After just a few seasons all retailers are already giving clear signals about these two brands losing a bit of their brightness, as now only cobranded product like Off-White/Nike or Vetements/Rebook still seem to appeal the customers. On the contrary no retailers have already answered the most difficult question: is all of this just the brand’s fault or is the consumer to be bored by too much offer and product push?
Now the real question is: buy now, but wear when?
Oh yes, because with so much to choose from, that old saying from the 80s “create a desire in the consumer and then prepare to satisfy it” doesn’t work anymore. The desire for luxury and purchasing power are polarising, with numbers that remind us this effect every day: according to recent analyses by major watchdogs in luxury, 415 million high-end consumers spent 860 billion euro in 2017 alone.
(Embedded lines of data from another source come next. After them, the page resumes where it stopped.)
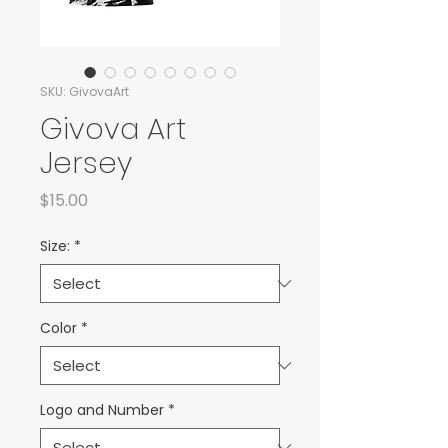
SKU: GivovaArt
Givova Art
Jersey
Price
$15.00
Size:
*
Color
*
Logo and Number
*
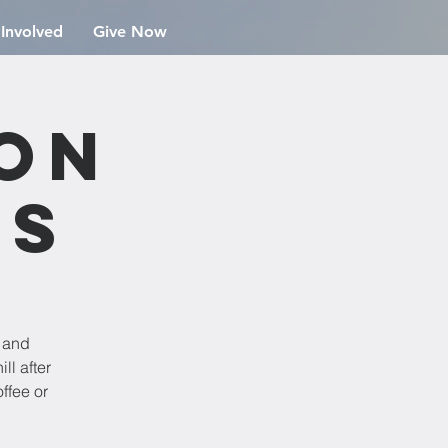
 Involved
Give Now
ion
rs
e and
ll after
ffee or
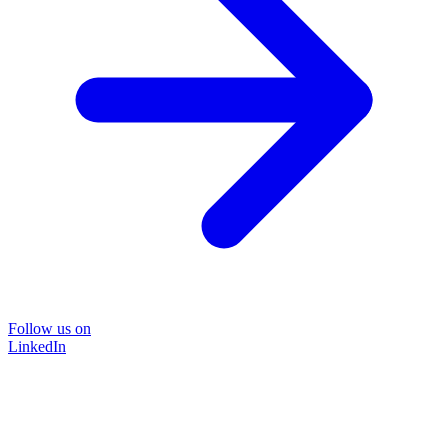
Follow us on
LinkedIn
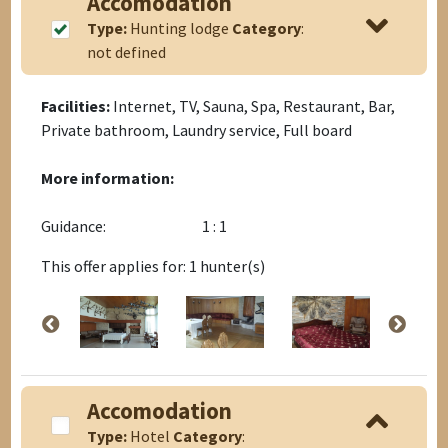
Accomodation
Type:
Hunting lodge
Category
:
not defined
Facilities:
Internet, TV, Sauna, Spa, Restaurant, Bar,
Private bathroom, Laundry service, Full board
More information:
Guidance:
1 : 1
This offer applies for: 1 hunter(s)
Accomodation
Type:
Hotel
Category
:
The total number of consumers is expected to increase to 490 million by the year 2023, spending 1.185 billion: 30% of total consumption directly attributable to the 4% of luxury consumers.
Strangely enough and despite all the analytics above, if we take a walk down the shopping streets, it still seem that luxury is for everyone: the swelling aspirational population of many emerging countries is asserting itself as new brand consumers, cancelling and diluting that exclusivity component, once essential for the traditional customers of luxury. According to a recent study among rich Chinese, Louis Vuitton seems now to be considered, in a very snobbish way, a “brand for secretaries” and Tiffany’s daily top seller category is the 120usd silver bracelet, instead of selling diamonds. Many brands, such as Dolce & Gabbana and Moschino, no longer have advertising campaigns or communication strategies targeting sophisticated interlocutors nor high spenders, but create dialogues with millennials and clients seeking a certain status or a way to display a newly acquired wellness.
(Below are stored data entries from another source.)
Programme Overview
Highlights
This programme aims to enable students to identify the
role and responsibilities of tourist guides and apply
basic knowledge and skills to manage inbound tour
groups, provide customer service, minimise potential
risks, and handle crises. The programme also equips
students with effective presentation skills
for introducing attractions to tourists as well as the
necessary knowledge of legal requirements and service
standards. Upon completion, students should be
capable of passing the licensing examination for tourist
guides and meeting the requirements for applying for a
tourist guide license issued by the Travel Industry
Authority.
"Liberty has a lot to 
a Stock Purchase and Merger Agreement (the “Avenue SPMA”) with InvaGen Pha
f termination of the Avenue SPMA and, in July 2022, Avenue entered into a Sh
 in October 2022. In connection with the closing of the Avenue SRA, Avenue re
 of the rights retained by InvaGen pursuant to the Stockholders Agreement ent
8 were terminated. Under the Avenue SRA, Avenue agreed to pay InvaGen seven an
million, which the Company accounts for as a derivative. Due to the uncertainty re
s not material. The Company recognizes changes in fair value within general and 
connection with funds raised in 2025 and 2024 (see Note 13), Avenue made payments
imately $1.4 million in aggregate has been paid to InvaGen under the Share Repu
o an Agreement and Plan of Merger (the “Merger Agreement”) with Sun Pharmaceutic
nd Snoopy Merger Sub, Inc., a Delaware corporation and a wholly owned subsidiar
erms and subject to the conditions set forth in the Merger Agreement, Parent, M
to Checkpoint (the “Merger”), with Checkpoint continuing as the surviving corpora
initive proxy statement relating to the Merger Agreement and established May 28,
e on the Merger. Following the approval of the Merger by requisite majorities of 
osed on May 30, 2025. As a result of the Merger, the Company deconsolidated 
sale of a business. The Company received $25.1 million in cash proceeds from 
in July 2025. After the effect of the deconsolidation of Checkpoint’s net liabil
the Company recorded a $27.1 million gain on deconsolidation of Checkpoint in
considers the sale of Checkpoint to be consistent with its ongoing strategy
So, what happens to a good part of those customers who can no longer find something exclusive or chic enough to reflect themselves? They started turning to haute couture and bespoke: all men’s brands, whether casual or formal, have a made-to-measure or bespoke section for their best clients, and many women’s luxury labels are complementing their ready-to-wear collection with a wide variety of “demi-couture” or “haute couture” so they can cater to the clients who have become orphans of real luxury products.
Those who went to the Paris Haute Couture week last January, clearly saw that not only Paris had become the only truly undisputed home of luxury fashion, but also that the front row of the shows is no longer occupied by the “Annas” (from Wintour to Dello Russo), but by actual customers – the sophisticated and elegant top spenders responsible for 27% of the total spending and 90% of the growth in luxury consumption.
They are now the ones who sit at the fashion shows, they are the ones – by buying or not buying the pieces seen at the runway – who decide the success or failure of a designer, they are the ones – having none other than a wealth of means – who can afford to be the unbiased judges of fashion, ridding off all middlemen in one fell swoop, from retailers to the press, who have until now been their eyes and ears, deciding what people should buy and should wear.
Probably, under this new light, there is a coming era for luxury democracy, for a meritocracy, and this “see now buy now” might take on a new and perhaps true meaning: I see and I buy. Now. Maybe. If it excites me.